De acordo com o secretário de Políticas Sociais da CUT Nacional, Expedito Solaney, o lançamento da cartilha durante o Fórum Social Mundial dialoga com a necessidade de fazer um contraponto à ideologia reacionária e racista que move a globalização neoliberal, que representa a negação de direitos básicos a expressivas parcelas da população, particularmente no continente africano. Mas também no nosso país, declarou Solaney, “precisamos estar atentos ao combate à desigualdade, que necessita de políticas afirmativas para que a população negra tenha emprego digno e salário justo”. Lembrando que “o sistema capitalista ainda é uma forma de escravidão”, Solaney destacou que é preciso aumentar o nível de organização e consciência da classe trabalhadora para a sua superação.

Solaney lembrou que do ponto de vista mais imediato, a CUT tem estado à frente da luta pela erradicação do trabalho escravo, apoiando as ações do Grupo Móvel do Ministério do Trabalho, que tem libertado em média 25 mil dos 40 mil trabalhadores e trabalhadoras anualmente submetidos a tão pusilânimes relações. “É necessário ampliar os investimentos para erradicarmos definitivamente esta mazela que ainda existe em nosso país, penalizando brancos e negros, particularmente em estados como o Maranhão e o Piauí”. Para acabar com esta chaga, destacou, “defendemos que o governo federal coloque em pauta, com o máximo de urgência, a PEC 438, expropriando as propriedades rurais onde forem encontrados trabalhadores em condições análogas à de escravidão”. “Não podemos e não vamos permitir que seres humanos sejam tratados como coisas, como objetos descartáveis, como dejeto”, enfatizou.
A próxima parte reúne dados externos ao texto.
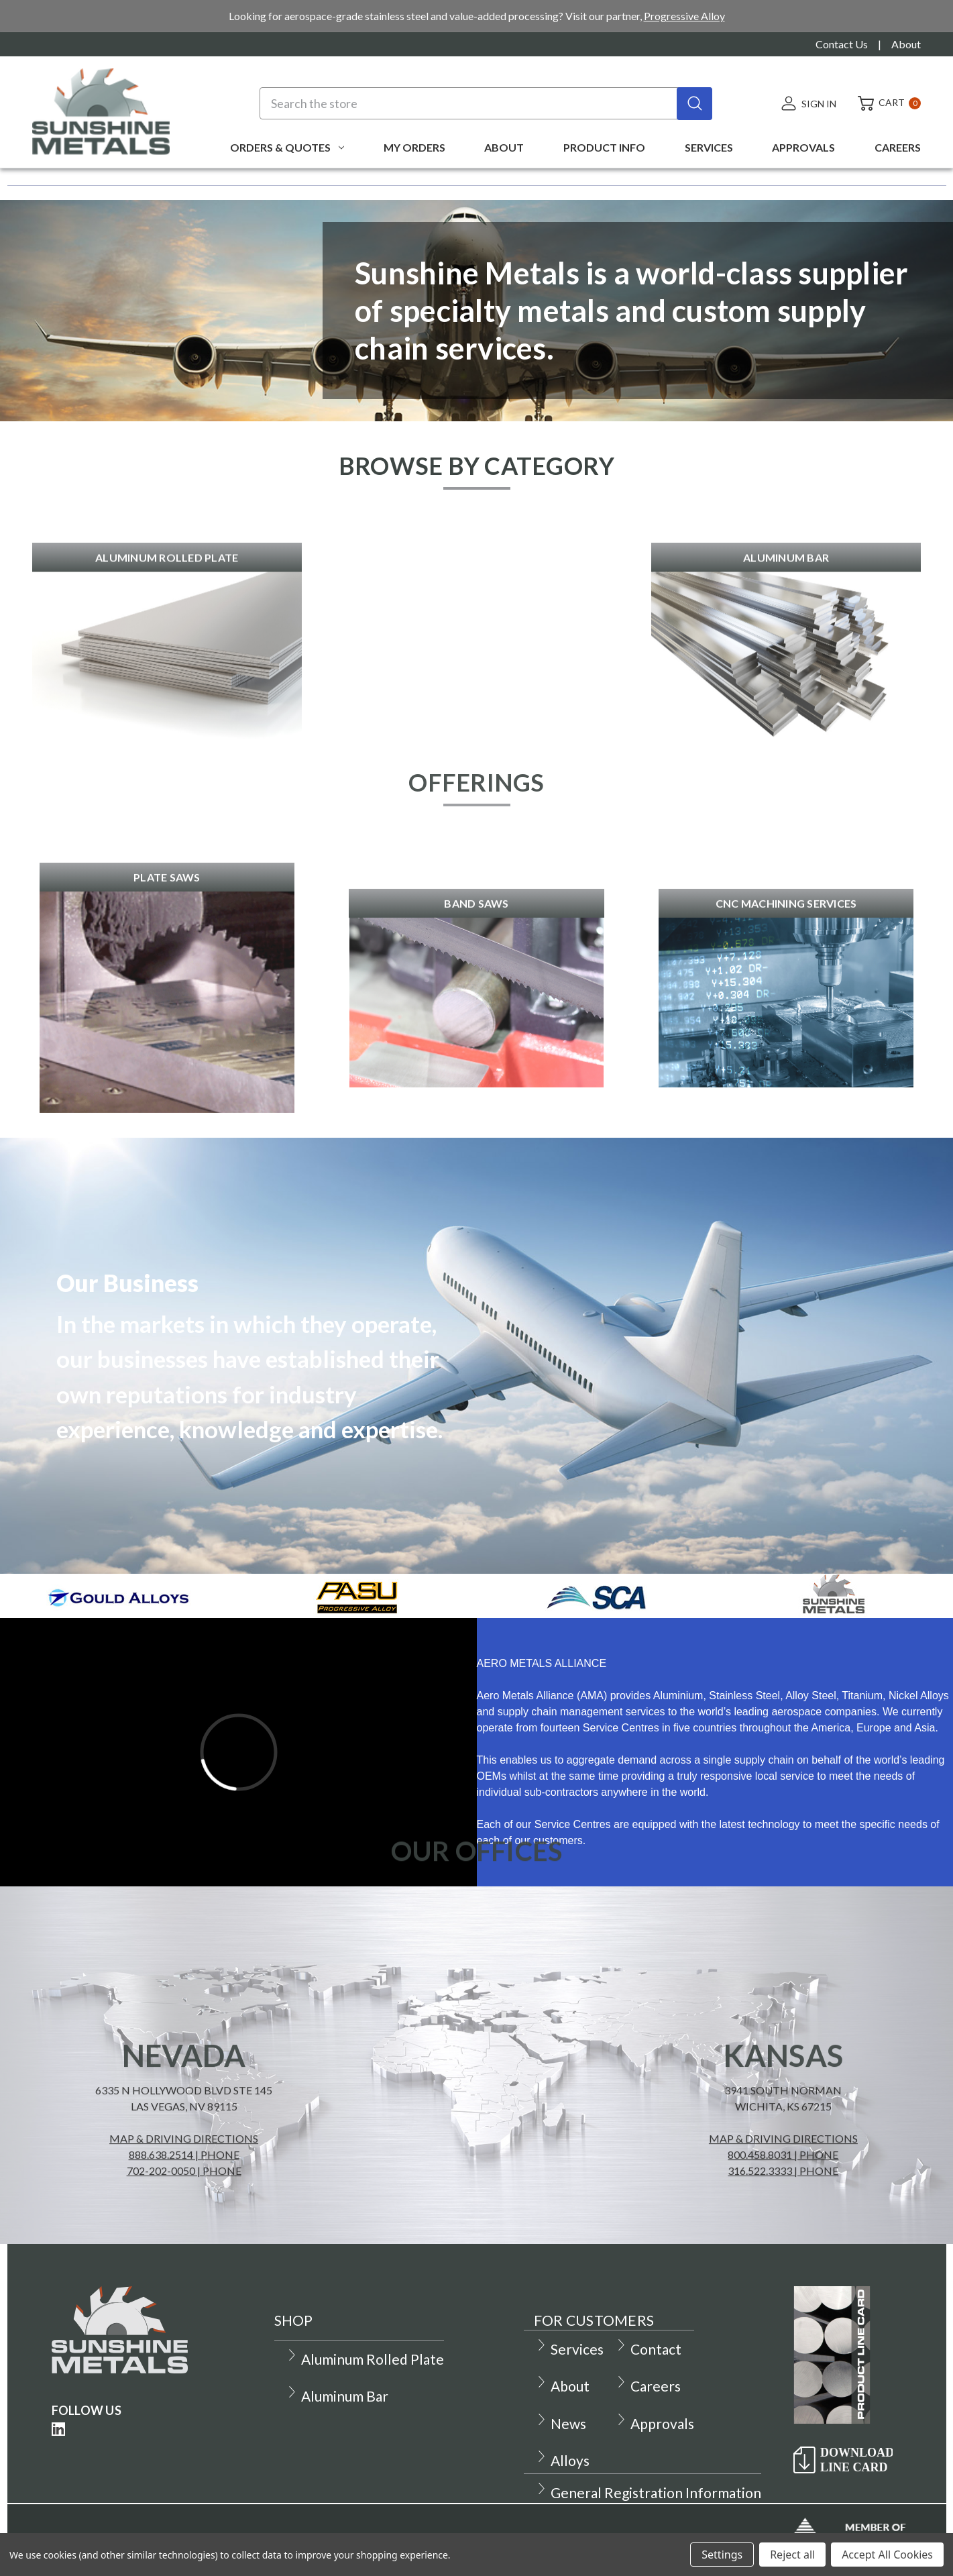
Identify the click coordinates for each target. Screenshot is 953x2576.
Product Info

Como jovem, mulher e negra, Rosana Souza, secretária nacional de Juventude da CUT falou sobre a emoção de participar da cerimônia na Mansão dos Escravos, contando com o apoio e a solidariedade de companheiros e companheiras de vários países como Bélgica, Canadá, Espanha, Estados Unidos, França e Itália. “É duro falar sobre a intensidade desta sensação. Difícil entender tamanha crueldade contra crianças, jovens e mulheres que eram trocados ou vendidos a preço de nada. Também foi triste ver um local que carrega tanto sofrimento. Mais difícil ainda é pensar no abuso sexual a que eram submetidas as mulheres negras que, infelizmente, continuam carregando o peso da discriminação e do preconceito em nossos países, sendo vistas muitas vezes apenas como objeto de prazer”, acrescentou Rosana.

Também participaram do evento a secretária nacional de Comunicação da CUT, Rosane Bertotti; o secretário de Relações do Trabalho da CUT Nacional, Manoel Messias, lideranças da Confederação Nacional dos Trabalhadores em Seguridade Social (CNTSS), da Confederação Nacional dos Trabalhadores em Educação (CNTE) e da Apeoesp.